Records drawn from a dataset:
----------

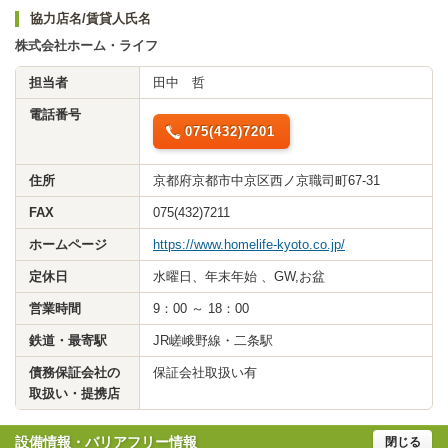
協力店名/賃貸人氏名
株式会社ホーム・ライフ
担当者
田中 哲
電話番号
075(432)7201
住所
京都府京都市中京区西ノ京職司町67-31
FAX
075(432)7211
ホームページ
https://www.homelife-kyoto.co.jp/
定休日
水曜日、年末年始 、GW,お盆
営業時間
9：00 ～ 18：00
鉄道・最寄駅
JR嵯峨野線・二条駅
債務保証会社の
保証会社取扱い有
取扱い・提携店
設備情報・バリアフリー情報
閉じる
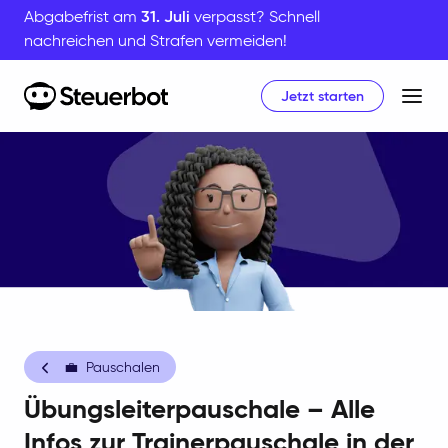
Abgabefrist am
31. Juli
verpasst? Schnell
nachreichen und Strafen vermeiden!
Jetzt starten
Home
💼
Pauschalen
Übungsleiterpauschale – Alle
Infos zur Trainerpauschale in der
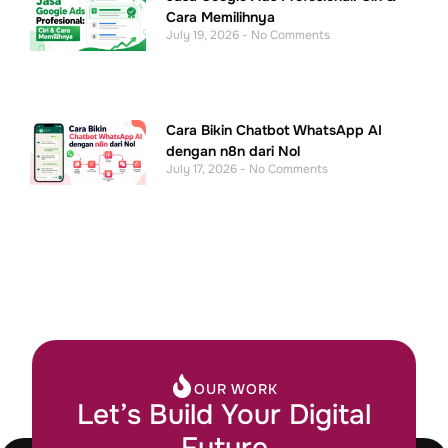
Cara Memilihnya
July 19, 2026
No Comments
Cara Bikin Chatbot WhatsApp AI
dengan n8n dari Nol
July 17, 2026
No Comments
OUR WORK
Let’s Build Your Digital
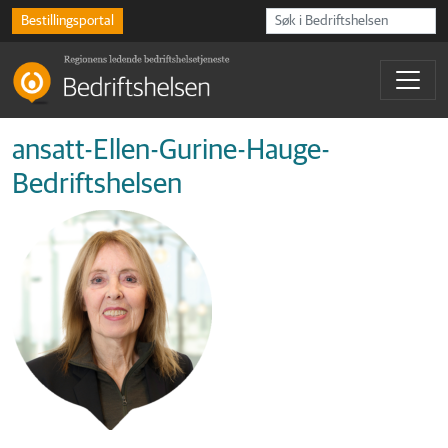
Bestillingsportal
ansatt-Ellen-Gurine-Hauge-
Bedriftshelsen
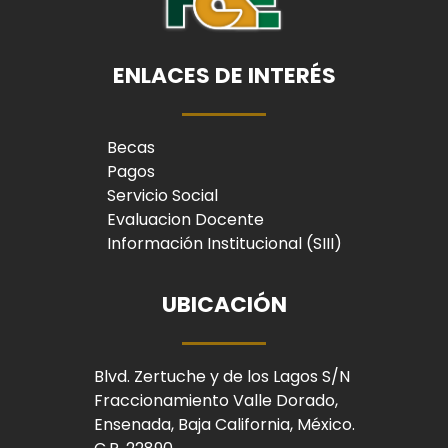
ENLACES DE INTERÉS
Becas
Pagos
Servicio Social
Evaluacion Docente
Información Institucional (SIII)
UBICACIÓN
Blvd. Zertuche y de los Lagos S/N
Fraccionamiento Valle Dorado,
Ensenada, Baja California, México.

----------

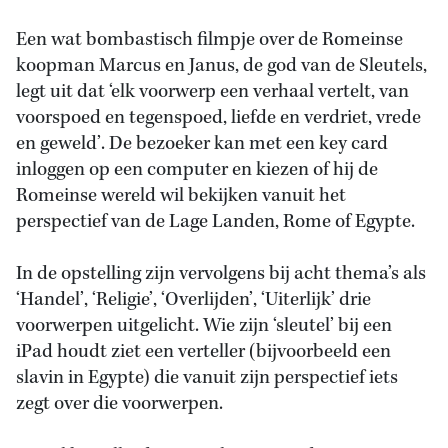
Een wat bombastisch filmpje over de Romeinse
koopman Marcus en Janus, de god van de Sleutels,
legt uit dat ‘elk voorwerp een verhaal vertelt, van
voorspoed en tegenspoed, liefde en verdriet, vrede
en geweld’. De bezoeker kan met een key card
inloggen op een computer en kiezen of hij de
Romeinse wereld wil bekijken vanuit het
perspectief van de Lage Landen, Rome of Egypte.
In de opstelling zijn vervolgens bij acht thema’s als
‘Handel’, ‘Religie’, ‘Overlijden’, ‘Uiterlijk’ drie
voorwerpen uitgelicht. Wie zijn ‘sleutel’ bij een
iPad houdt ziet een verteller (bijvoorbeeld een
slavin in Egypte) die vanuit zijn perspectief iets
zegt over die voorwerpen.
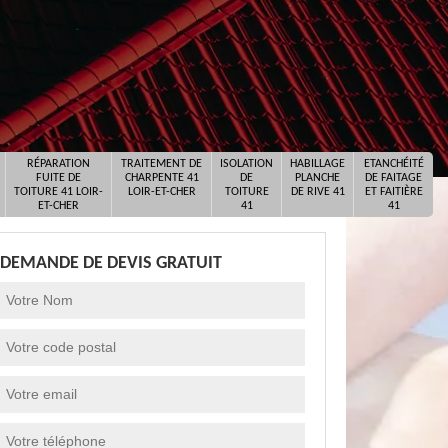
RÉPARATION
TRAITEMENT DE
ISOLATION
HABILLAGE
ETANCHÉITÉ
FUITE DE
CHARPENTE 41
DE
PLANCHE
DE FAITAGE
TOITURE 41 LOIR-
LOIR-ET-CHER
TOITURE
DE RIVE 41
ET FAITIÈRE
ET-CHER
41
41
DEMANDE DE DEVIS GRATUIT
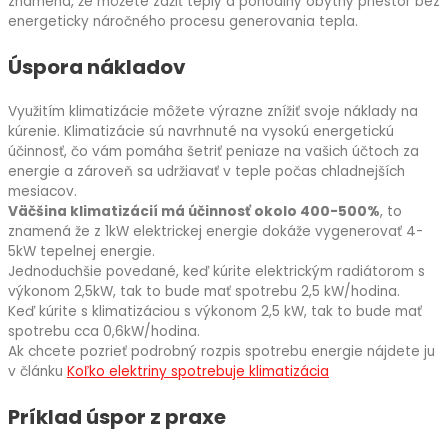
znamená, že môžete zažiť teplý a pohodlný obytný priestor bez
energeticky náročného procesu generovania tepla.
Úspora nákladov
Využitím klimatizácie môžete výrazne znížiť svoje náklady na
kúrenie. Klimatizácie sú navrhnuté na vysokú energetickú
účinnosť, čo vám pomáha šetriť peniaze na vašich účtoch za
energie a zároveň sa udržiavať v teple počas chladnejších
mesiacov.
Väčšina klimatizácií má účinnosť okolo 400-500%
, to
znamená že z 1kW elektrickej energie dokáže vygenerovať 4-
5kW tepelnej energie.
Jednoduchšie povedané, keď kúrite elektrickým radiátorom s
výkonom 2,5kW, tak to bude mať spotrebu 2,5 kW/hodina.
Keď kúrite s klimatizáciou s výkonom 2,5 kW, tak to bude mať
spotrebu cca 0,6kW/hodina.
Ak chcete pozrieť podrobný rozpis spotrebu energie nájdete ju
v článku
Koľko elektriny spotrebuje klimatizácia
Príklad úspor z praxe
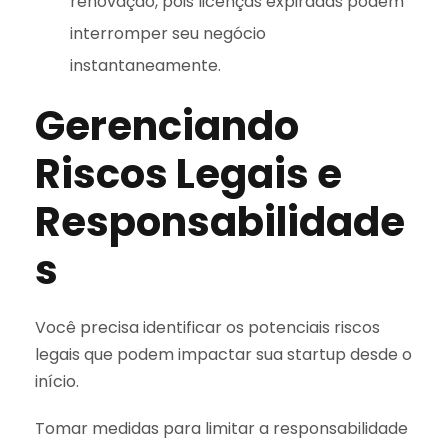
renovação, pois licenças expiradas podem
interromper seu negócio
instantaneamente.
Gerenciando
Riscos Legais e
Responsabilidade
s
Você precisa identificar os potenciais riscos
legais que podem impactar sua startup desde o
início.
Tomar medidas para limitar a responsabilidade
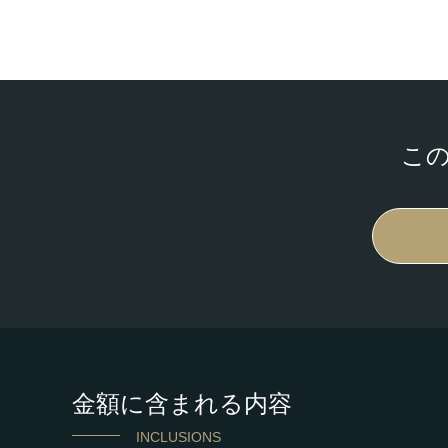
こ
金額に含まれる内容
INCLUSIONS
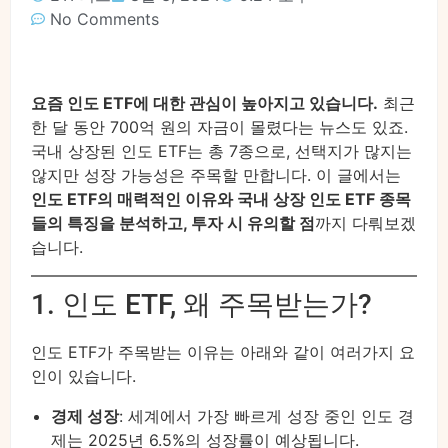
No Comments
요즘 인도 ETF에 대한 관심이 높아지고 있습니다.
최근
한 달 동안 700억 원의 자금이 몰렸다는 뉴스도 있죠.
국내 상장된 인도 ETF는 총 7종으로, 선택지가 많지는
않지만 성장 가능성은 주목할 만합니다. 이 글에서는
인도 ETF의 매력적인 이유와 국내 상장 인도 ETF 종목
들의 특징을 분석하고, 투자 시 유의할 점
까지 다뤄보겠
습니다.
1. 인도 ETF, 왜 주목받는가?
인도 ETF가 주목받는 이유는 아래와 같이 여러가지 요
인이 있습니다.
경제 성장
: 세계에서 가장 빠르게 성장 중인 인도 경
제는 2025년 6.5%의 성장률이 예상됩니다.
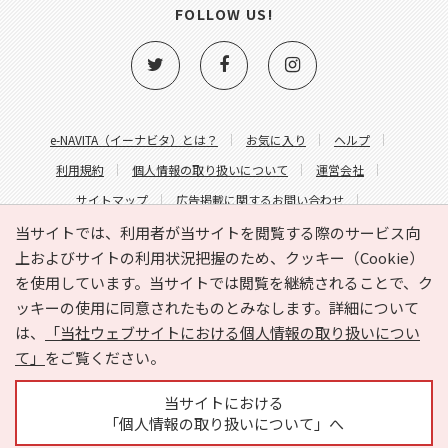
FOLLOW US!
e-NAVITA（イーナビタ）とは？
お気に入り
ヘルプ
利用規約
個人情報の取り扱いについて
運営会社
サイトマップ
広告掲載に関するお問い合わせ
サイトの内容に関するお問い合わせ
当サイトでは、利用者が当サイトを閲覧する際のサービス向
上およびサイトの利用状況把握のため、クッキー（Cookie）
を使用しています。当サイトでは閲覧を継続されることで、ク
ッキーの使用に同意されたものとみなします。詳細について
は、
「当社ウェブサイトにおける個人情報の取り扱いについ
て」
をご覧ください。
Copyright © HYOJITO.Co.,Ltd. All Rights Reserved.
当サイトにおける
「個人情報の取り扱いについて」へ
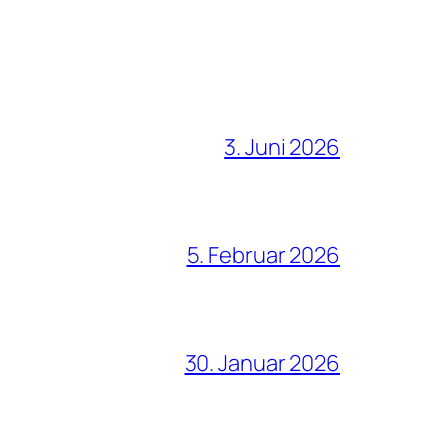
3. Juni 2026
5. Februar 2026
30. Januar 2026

----------

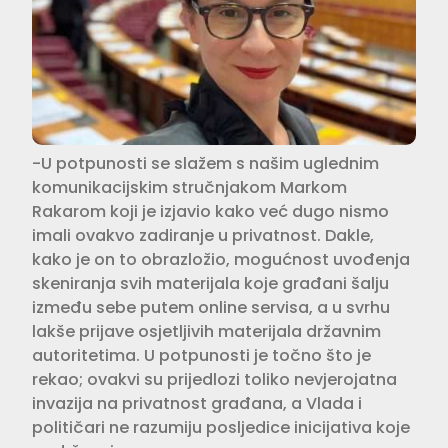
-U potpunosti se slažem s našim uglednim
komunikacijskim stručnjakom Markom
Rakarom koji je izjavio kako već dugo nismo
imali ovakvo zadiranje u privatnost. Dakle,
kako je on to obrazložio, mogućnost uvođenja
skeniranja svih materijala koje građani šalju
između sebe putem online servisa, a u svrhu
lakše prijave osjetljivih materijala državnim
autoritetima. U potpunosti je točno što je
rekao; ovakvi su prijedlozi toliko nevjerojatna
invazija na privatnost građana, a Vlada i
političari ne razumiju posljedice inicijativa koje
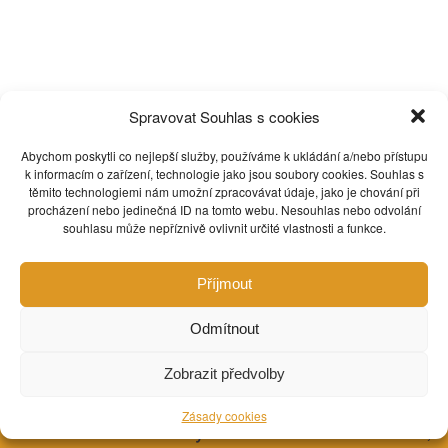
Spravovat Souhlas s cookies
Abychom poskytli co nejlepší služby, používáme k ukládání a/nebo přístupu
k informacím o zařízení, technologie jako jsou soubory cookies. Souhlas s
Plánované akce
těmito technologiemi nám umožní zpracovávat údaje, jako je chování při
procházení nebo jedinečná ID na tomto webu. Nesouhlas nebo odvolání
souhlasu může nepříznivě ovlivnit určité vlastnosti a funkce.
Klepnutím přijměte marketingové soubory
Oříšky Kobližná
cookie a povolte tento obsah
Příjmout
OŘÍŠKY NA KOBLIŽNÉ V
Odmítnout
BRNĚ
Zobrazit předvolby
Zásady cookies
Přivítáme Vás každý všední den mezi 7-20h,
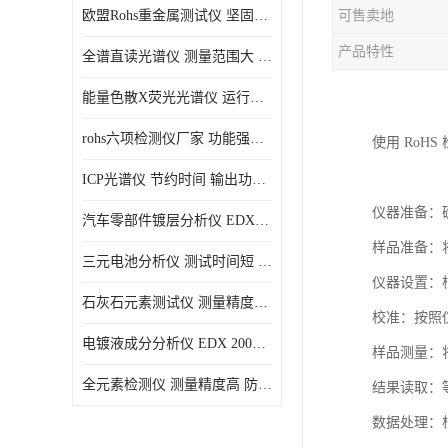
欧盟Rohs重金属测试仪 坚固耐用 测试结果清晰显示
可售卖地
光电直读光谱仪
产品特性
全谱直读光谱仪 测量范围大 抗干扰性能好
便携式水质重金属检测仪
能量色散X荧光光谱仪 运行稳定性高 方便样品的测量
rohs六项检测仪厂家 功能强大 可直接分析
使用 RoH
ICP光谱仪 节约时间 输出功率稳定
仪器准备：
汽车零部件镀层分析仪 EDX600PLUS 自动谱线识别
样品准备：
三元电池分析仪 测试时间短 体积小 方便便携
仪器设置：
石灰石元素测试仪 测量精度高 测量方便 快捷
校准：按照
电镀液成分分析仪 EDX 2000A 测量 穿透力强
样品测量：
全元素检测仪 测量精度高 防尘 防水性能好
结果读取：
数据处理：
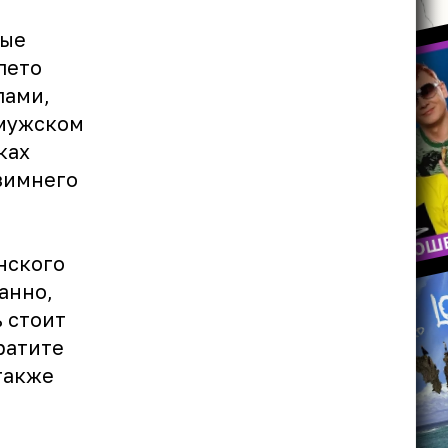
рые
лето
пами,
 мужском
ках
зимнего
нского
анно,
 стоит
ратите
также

----------

→ **What is required**
Output exactly the lines above, from the line with "075(432)7211" to the line with "dengan n8n dari Nol", both included; skip the pictures.

→ **Final answer**
075(432)7211
ホームページ
https://www.homelife-kyoto.co.jp/
定休日
水曜日、年末年始 、GW,お盆
営業時間
9：00 ～ 18：00
鉄道・最寄駅
JR嵯峨野線・二条駅
債務保証会社の
保証会社取扱い有
取扱い・提携店
設備情報・バリアフリー情報
閉じる
Abgabefrist am
31. Juli
verpasst? Schnell
nachreichen und Strafen vermeiden!
Jetzt starten
Home
💼
Pauschalen
Übungsleiterpauschale – Alle
Infos zur Trainerpauschale in der
Cara Memilihnya
July 19, 2026
No Comments
Cara Bikin Chatbot WhatsApp AI
dengan n8n dari Nol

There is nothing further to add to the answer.